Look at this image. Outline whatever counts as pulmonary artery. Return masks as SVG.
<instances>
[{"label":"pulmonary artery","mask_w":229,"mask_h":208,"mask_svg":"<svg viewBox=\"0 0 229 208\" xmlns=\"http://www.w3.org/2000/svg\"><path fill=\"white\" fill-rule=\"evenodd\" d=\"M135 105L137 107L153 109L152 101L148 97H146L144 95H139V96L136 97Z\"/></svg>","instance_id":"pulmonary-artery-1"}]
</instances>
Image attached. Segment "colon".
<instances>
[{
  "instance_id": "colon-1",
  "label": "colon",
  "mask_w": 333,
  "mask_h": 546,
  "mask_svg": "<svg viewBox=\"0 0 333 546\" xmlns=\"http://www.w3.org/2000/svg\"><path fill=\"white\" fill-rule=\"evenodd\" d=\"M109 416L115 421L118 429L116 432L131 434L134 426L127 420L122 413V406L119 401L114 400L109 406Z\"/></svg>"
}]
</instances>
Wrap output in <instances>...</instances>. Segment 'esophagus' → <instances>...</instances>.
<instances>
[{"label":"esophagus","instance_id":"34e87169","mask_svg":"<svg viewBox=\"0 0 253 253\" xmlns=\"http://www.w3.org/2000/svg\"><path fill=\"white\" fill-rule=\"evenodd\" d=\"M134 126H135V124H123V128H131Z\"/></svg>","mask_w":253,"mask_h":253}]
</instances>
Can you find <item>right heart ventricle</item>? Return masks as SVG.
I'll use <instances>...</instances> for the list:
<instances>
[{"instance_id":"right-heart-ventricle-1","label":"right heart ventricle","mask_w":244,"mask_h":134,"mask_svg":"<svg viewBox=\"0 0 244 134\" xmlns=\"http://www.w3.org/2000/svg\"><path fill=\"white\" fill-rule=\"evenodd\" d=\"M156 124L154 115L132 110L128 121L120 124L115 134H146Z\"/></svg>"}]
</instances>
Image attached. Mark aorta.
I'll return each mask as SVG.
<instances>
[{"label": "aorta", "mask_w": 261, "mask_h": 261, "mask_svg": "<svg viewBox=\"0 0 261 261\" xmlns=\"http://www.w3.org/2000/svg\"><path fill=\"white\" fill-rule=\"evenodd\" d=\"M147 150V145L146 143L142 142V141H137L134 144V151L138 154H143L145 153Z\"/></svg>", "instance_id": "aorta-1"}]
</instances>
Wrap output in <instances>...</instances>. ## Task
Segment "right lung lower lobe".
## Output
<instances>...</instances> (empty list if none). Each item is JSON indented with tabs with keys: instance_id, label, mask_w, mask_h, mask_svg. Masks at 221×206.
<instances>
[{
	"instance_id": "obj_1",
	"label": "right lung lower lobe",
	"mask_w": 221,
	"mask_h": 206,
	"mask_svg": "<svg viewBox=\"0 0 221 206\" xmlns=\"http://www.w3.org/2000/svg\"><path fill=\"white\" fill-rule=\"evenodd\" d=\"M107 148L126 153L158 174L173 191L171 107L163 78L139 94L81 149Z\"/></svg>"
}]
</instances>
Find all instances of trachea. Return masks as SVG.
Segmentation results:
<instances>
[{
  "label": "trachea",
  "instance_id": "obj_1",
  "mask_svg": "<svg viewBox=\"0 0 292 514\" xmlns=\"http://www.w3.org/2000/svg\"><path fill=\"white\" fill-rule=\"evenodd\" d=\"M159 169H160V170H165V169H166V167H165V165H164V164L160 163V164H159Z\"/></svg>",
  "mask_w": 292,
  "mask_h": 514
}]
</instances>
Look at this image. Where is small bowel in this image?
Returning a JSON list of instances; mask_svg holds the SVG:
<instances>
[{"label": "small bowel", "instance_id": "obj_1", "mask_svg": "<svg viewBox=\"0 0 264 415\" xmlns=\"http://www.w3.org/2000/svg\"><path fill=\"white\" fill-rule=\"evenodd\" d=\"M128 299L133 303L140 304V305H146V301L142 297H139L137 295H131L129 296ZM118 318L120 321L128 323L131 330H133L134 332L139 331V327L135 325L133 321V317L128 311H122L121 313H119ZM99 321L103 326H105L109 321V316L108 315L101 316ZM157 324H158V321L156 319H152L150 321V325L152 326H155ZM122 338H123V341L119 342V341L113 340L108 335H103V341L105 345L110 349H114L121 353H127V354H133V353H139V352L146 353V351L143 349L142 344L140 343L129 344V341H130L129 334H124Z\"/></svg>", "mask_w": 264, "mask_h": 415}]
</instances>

^^^^^^^^^^^^^^^^

### WORK TO COMPLETE
Transcribe each line of the data exactly, skipping none.

### ANSWER TO THE EXERCISE
Look at this image. Outline whatever counts as pulmonary artery. Return masks as SVG.
<instances>
[{"label":"pulmonary artery","mask_w":229,"mask_h":208,"mask_svg":"<svg viewBox=\"0 0 229 208\" xmlns=\"http://www.w3.org/2000/svg\"><path fill=\"white\" fill-rule=\"evenodd\" d=\"M135 105L137 107L153 109L152 101L148 97H146L144 95H139V96L136 97Z\"/></svg>","instance_id":"pulmonary-artery-1"}]
</instances>
Image attached. Segment "colon".
<instances>
[{
  "instance_id": "colon-1",
  "label": "colon",
  "mask_w": 333,
  "mask_h": 546,
  "mask_svg": "<svg viewBox=\"0 0 333 546\" xmlns=\"http://www.w3.org/2000/svg\"><path fill=\"white\" fill-rule=\"evenodd\" d=\"M109 416L115 421L118 429L116 432L131 434L134 426L127 420L122 413V406L119 401L114 400L109 406Z\"/></svg>"
}]
</instances>
Wrap output in <instances>...</instances>. Segment 'esophagus' → <instances>...</instances>.
<instances>
[{"label":"esophagus","instance_id":"34e87169","mask_svg":"<svg viewBox=\"0 0 253 253\" xmlns=\"http://www.w3.org/2000/svg\"><path fill=\"white\" fill-rule=\"evenodd\" d=\"M134 126H135V124H123V128H131Z\"/></svg>","mask_w":253,"mask_h":253}]
</instances>
Can you find <item>right heart ventricle</item>? Return masks as SVG.
I'll use <instances>...</instances> for the list:
<instances>
[{"instance_id":"right-heart-ventricle-1","label":"right heart ventricle","mask_w":244,"mask_h":134,"mask_svg":"<svg viewBox=\"0 0 244 134\" xmlns=\"http://www.w3.org/2000/svg\"><path fill=\"white\" fill-rule=\"evenodd\" d=\"M156 124L154 115L132 110L128 121L120 124L115 134H146Z\"/></svg>"}]
</instances>
Image attached. Mark aorta.
I'll return each mask as SVG.
<instances>
[{"label": "aorta", "mask_w": 261, "mask_h": 261, "mask_svg": "<svg viewBox=\"0 0 261 261\" xmlns=\"http://www.w3.org/2000/svg\"><path fill=\"white\" fill-rule=\"evenodd\" d=\"M147 150V145L146 143L142 142V141H137L134 144V151L138 154H143L145 153Z\"/></svg>", "instance_id": "aorta-1"}]
</instances>
Wrap output in <instances>...</instances>. ## Task
Segment "right lung lower lobe".
## Output
<instances>...</instances> (empty list if none). Each item is JSON indented with tabs with keys: instance_id, label, mask_w, mask_h, mask_svg. Masks at 221×206.
<instances>
[{
	"instance_id": "obj_1",
	"label": "right lung lower lobe",
	"mask_w": 221,
	"mask_h": 206,
	"mask_svg": "<svg viewBox=\"0 0 221 206\" xmlns=\"http://www.w3.org/2000/svg\"><path fill=\"white\" fill-rule=\"evenodd\" d=\"M107 148L126 153L158 174L173 191L171 107L163 78L139 94L81 149Z\"/></svg>"
}]
</instances>
Find all instances of trachea. Return masks as SVG.
Segmentation results:
<instances>
[{
  "label": "trachea",
  "instance_id": "obj_1",
  "mask_svg": "<svg viewBox=\"0 0 292 514\" xmlns=\"http://www.w3.org/2000/svg\"><path fill=\"white\" fill-rule=\"evenodd\" d=\"M159 169H160V170H165V169H166V167H165V165H164V164L160 163V164H159Z\"/></svg>",
  "mask_w": 292,
  "mask_h": 514
}]
</instances>
Look at this image. Where is small bowel in this image?
Returning a JSON list of instances; mask_svg holds the SVG:
<instances>
[{"label": "small bowel", "instance_id": "obj_1", "mask_svg": "<svg viewBox=\"0 0 264 415\" xmlns=\"http://www.w3.org/2000/svg\"><path fill=\"white\" fill-rule=\"evenodd\" d=\"M128 299L133 303L140 304V305H146V301L142 297H139L137 295H131L129 296ZM118 318L120 321L128 323L131 330H133L134 332L139 331V327L135 325L133 321V317L128 311H122L121 313H119ZM99 321L103 326H105L109 321V316L108 315L101 316ZM157 324H158V321L156 319H152L150 321V325L152 326H155ZM122 338H123V341L119 342V341L113 340L108 335H103V341L105 345L110 349H114L121 353H127V354H133V353H139V352L146 353V351L143 349L142 344L140 343L129 344V341H130L129 334H124Z\"/></svg>", "mask_w": 264, "mask_h": 415}]
</instances>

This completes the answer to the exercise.